The family which owned the land had already obtained a permit to build before offering it for sale. The nominee who had obtained the permit was the family's, not Barre's. The land was going relatively cheaply because of its many disadvantages — it was hard to reach by car, the ground sloped steeply, and the view was mediocre. All that can be questioned in the matter is M. Bane's taste in buying in an area where there are more millionaires per acre than almost anywhere else in the world at a time when he was preaching austerity to his countrymen. We now come to the most notorious of these scandals — Giscard's diamonds. He has promised to tell all at a time of his own choosing about this alleged gift from the deposed Bokassa of the Central African Republic, which he is said to have received when he was Minister of Finance. Here again, no law was broken. But once again there is a question of propriety, and one will have to wait for Giscard's statement before reaching a final conclusion.
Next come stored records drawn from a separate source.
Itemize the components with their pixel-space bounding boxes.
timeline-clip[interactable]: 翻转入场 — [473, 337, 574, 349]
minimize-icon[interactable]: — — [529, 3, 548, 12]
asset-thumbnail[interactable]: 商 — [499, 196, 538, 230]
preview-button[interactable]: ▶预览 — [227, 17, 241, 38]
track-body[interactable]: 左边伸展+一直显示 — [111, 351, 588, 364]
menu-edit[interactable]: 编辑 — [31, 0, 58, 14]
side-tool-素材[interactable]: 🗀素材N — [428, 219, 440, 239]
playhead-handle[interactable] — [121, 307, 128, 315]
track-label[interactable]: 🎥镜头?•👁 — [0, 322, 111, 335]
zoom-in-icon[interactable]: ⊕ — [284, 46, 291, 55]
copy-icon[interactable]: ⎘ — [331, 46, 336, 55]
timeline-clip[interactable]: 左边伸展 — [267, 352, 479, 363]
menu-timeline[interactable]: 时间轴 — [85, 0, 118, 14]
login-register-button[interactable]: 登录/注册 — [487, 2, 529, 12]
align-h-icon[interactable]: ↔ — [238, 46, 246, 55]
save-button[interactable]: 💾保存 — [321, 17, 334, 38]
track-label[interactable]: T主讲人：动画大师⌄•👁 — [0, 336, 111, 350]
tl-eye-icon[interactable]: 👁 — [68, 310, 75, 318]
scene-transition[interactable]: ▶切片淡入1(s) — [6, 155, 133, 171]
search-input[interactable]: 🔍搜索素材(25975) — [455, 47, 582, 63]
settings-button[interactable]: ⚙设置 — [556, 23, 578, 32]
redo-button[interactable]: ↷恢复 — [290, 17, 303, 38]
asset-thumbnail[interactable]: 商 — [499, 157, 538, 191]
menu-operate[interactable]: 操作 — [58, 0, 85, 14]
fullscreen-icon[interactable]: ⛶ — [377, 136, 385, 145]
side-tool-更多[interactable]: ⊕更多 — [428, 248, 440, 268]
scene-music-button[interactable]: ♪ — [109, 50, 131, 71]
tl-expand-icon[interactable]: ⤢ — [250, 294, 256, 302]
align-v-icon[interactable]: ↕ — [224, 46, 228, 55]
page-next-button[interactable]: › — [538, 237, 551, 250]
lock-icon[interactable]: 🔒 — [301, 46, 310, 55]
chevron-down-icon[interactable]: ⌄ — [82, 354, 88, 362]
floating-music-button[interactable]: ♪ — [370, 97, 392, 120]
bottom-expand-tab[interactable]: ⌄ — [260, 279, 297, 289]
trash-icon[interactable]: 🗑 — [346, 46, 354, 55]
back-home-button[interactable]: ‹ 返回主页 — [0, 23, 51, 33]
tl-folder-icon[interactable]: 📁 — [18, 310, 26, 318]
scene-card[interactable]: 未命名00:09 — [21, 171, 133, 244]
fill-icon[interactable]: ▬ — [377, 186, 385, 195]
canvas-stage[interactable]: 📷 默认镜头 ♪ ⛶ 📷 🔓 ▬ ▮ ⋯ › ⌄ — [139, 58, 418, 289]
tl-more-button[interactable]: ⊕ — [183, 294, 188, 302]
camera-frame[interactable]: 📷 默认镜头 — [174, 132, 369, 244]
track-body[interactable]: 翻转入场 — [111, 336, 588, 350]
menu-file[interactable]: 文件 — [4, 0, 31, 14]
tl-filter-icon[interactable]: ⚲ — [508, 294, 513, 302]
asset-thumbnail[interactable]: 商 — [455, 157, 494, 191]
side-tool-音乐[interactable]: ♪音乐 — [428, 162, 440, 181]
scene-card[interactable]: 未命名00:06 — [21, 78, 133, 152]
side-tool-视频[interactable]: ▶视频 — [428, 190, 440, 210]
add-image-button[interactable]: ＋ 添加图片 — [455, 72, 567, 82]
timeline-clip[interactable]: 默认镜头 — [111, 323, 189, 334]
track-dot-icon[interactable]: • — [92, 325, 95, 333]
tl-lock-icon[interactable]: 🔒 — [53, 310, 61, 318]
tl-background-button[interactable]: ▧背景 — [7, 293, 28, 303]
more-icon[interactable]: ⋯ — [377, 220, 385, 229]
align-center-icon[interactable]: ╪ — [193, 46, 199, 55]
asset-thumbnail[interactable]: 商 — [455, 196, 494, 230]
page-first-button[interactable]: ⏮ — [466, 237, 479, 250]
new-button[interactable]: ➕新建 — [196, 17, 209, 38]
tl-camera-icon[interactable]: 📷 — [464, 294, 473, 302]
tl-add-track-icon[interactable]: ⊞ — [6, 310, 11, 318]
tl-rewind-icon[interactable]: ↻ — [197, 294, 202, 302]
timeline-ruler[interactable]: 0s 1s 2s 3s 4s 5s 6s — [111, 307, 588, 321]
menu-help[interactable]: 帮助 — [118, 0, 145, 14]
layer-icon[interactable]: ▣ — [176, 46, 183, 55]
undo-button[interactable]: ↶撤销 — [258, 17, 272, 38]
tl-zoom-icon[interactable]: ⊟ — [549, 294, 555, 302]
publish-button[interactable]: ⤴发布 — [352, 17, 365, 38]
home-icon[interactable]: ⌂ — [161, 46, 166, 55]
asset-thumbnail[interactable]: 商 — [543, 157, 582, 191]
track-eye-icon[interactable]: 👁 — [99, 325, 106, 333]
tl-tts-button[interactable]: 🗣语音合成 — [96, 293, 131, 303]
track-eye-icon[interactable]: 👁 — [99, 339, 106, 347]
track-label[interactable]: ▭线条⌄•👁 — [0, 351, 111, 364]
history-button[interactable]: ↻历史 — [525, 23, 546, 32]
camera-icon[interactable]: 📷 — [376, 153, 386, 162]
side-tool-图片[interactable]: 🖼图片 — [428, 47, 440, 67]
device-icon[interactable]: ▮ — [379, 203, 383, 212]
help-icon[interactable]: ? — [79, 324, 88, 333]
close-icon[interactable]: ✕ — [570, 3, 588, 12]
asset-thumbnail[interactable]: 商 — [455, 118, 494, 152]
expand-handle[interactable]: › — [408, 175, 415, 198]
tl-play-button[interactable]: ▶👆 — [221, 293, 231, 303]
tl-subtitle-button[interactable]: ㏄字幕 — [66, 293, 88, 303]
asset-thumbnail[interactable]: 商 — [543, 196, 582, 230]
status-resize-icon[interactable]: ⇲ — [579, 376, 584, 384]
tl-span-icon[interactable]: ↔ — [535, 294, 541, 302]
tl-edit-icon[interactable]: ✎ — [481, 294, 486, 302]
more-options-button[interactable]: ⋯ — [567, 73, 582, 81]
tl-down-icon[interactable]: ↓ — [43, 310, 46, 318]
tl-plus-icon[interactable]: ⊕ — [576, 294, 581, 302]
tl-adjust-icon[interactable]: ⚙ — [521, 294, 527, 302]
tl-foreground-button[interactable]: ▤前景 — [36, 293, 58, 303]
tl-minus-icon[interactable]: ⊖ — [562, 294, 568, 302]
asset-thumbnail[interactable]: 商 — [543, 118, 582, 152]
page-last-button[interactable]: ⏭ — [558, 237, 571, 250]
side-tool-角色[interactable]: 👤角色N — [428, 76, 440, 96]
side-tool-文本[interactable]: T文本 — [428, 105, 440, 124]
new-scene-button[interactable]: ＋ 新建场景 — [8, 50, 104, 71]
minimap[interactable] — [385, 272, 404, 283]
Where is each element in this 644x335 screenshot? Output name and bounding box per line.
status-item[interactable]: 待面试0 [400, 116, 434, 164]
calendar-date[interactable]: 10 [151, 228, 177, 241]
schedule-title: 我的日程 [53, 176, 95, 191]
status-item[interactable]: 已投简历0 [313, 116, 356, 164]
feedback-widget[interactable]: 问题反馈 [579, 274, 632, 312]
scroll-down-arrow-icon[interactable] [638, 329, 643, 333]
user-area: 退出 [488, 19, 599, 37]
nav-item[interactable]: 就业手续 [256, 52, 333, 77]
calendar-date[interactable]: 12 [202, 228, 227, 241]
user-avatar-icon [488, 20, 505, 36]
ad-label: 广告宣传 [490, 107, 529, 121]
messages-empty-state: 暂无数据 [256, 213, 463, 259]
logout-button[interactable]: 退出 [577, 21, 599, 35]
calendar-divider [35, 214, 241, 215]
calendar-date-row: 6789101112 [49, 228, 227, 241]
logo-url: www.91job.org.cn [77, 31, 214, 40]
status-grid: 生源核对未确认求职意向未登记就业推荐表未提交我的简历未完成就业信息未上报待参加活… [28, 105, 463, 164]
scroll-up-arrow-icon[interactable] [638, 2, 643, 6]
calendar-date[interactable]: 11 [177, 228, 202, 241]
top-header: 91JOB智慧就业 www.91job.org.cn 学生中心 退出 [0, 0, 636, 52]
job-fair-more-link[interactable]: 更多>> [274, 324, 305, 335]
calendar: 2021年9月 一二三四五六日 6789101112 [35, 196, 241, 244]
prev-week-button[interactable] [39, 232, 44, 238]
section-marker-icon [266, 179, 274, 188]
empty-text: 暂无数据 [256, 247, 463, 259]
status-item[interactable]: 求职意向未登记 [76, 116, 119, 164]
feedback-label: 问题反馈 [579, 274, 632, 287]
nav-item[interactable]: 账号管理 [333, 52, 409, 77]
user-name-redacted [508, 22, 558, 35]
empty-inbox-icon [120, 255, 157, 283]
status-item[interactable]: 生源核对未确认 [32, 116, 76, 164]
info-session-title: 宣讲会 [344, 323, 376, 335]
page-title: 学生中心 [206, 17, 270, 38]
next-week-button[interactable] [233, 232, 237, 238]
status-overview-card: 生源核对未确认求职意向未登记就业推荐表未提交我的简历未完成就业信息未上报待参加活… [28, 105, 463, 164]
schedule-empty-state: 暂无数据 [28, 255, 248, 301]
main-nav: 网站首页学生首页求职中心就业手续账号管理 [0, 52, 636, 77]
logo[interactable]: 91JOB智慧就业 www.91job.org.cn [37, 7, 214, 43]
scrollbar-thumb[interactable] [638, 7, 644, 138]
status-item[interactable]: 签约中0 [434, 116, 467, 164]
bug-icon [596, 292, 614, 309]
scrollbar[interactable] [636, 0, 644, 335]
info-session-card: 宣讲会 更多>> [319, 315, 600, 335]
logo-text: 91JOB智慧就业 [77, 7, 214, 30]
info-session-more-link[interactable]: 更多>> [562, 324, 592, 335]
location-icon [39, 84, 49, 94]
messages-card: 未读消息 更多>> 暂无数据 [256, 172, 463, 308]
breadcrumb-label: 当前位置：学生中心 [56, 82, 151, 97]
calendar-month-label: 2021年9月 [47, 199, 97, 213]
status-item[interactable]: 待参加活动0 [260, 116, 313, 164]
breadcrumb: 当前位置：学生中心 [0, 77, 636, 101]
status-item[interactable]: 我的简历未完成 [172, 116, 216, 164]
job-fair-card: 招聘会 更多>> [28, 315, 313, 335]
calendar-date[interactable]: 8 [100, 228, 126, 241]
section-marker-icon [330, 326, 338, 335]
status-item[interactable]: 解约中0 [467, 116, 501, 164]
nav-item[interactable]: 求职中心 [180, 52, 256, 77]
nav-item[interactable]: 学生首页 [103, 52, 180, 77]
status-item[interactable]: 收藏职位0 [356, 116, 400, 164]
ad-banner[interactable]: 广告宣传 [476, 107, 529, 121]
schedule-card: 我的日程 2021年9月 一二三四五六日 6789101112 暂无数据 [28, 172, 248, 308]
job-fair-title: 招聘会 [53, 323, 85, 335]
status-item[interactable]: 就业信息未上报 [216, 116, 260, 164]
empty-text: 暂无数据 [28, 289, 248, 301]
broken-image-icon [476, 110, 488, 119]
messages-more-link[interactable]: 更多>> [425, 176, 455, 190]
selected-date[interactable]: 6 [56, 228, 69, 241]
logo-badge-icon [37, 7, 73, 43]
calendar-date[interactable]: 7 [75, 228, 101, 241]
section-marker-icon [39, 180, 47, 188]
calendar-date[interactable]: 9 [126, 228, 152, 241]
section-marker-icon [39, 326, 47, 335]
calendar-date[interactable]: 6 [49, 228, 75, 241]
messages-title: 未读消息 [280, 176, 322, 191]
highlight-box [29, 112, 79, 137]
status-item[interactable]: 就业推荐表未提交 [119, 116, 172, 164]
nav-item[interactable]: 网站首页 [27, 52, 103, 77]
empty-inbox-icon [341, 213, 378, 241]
Meanwhile it can be taken as definite that the Canard's valuation of the gift at £100,000 — is greatly exaggerated; one other aspect of the recent upsurge of scandals should be noted, and that is the extreme reluctance of the two principal leaders of the opposition Marchais for the Communists and Mitterrand for the Socialists to question the government on such matters. Indeed Marchais went so far as to denounce the non-conformist press over the Boulin affair in the same tones as those used by Giscard and Barre. The explanation is, of course, that both leaders have sizeable skeletons in their own cupboards: Marchais over his period as a volunteer aircraft mechanic in Germany during the war, and Mitterrand over his participation in a fake attempt on his life in 1959.